既存倉庫ではこれらの条件を満たさない場合もあり、設備導入の制約となるケースがあります。また、一度設備を導入するとレイアウトの自由度が低下するため、将来的な物流量の増減や業務変化への対応が難しくなる可能性もあります。物流自動化を計画する際には、倉庫スペックや建物構造を踏まえた設計が不可欠です。
設備トラブルによる業務停止リスク
物流自動化が進むほど、物流業務は設備への依存度が高くなります。そのため設備やシステムにトラブルが発生した場合、物流センター全体の業務に影響が及ぶ可能性があります。

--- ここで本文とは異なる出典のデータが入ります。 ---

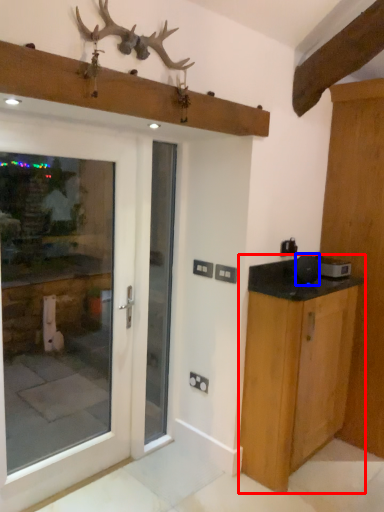 Question: Which object is further to the camera taking this photo, cabinetry (highlighted by a red box) or appliance (highlighted by a blue box)?

Choices:
 (A) cabinetry
 (B) appliance

Answer: (B) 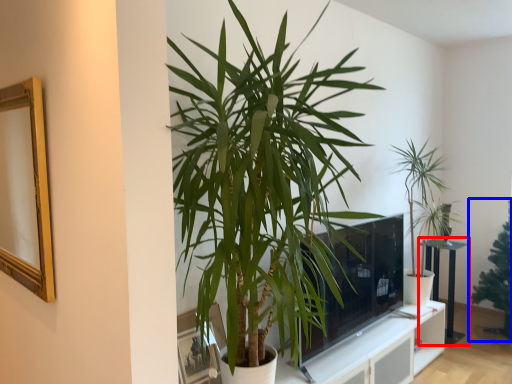 Question: Among these objects, which one is farthest to the camera, table (highlighted by a red box) or houseplant (highlighted by a blue box)?

Choices:
 (A) table
 (B) houseplant

Answer: (A) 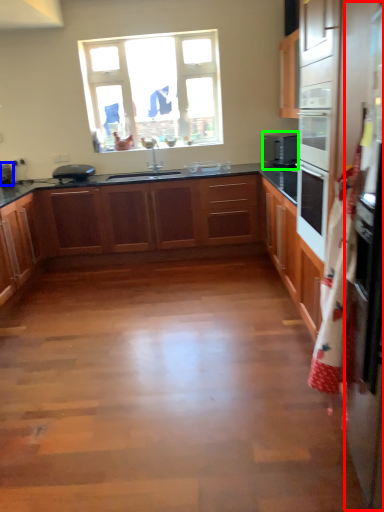 Question: Which is nearer to the fridge (highlighted by a red box)? appliance (highlighted by a blue box) or home appliance (highlighted by a green box).

Choices:
 (A) appliance
 (B) home appliance

Answer: (B) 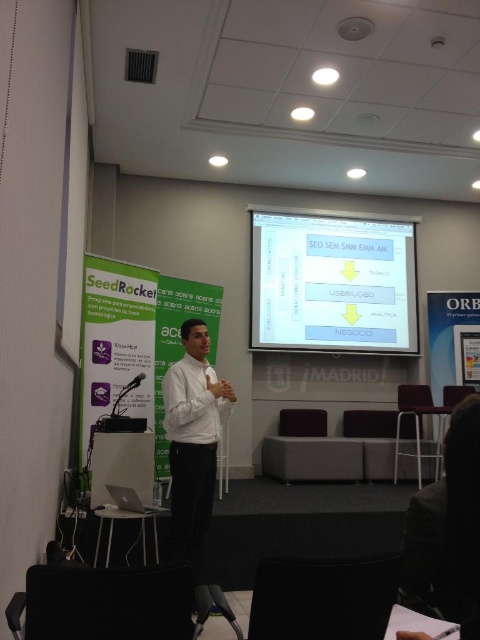 Question: Can you confirm if dark brown hair at lower right is positioned below white shirt at center?

Choices:
 (A) no
 (B) yes

Answer: (A)

Question: Which object is the farthest from the white glossy projector screen at upper center?

Choices:
 (A) dark brown hair at lower right
 (B) white shirt at center

Answer: (A)

Question: Among these objects, which one is farthest from the camera?

Choices:
 (A) dark brown hair at lower right
 (B) white glossy projector screen at upper center
 (C) white shirt at center

Answer: (B)

Question: From the image, what is the correct spatial relationship of white glossy projector screen at upper center in relation to dark brown hair at lower right?

Choices:
 (A) above
 (B) below

Answer: (A)

Question: Is dark brown hair at lower right wider than white shirt at center?

Choices:
 (A) yes
 (B) no

Answer: (B)

Question: Which object is positioned farthest from the white glossy projector screen at upper center?

Choices:
 (A) white shirt at center
 (B) dark brown hair at lower right

Answer: (B) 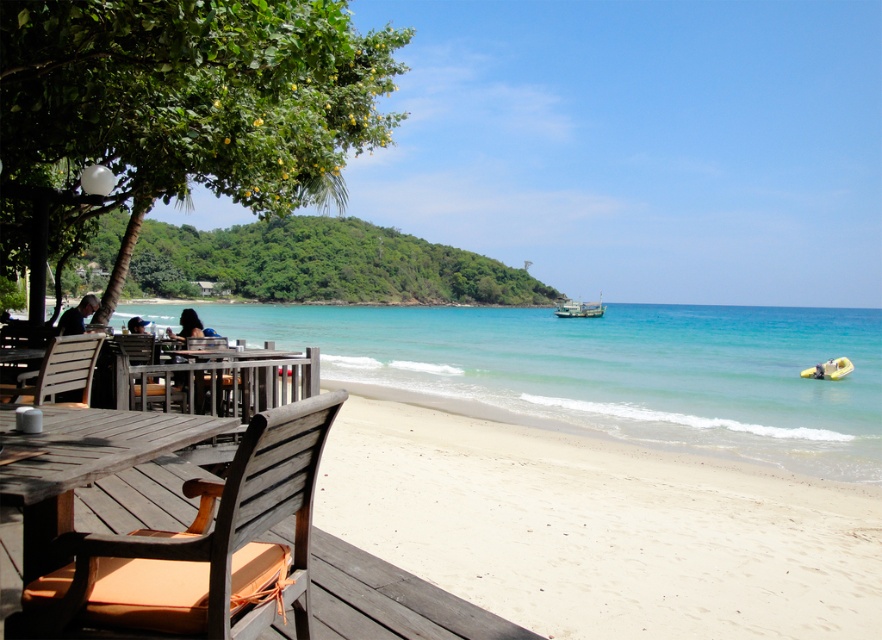 Question: Which object appears farthest from the camera in this image?

Choices:
 (A) wooden chair at left
 (B) wooden boat at center right
 (C) wooden chair at lower left

Answer: (B)

Question: Which of the following is the farthest from the observer?

Choices:
 (A) (36, 401)
 (B) (322, 426)
 (C) (812, 372)

Answer: (C)

Question: Is wooden chair at lower left below wooden boat at center right?

Choices:
 (A) yes
 (B) no

Answer: (A)

Question: Can you confirm if clear blue water at center is thinner than wooden table at lower left?

Choices:
 (A) yes
 (B) no

Answer: (B)

Question: Does white sandy beach at lower center appear over yellow rubber boat at lower right?

Choices:
 (A) no
 (B) yes

Answer: (B)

例えば仕分けソーターや搬送コンベヤが停止した場合、出荷ライン全体が停止する可能性があります。また、自動倉庫が停止すると入出庫作業ができなくなるため、出荷遅延につながるリスクもあります。特にEC物流では出荷遅延が顧客満足度に直結するため、トラブル発生時の影響は小さくありません。
このため、物流センターでは設備の冗長化やバックアップオペレーションを設計しておくことが重要になります。また、設備メーカーによる保守契約や遠隔監視システムを導入するなど、安定稼働を前提とした運用体制の構築が求められます。
まとめ
物流の自動化技術の進歩ははやく、今回紹介した自動化設備以外にも続々と新たな発想の設備がマーケットに登場してきています。いずれの設備も得意・不得意な点がある為、選定・導入にあたっては個々の特徴と自社の運用のfit&gapを適切に行いましょう。加えて運用ルールマニュアルの作成などをしっかりと行うことにより物流の自動化によって得られるメリットの最大化につながるでしょう。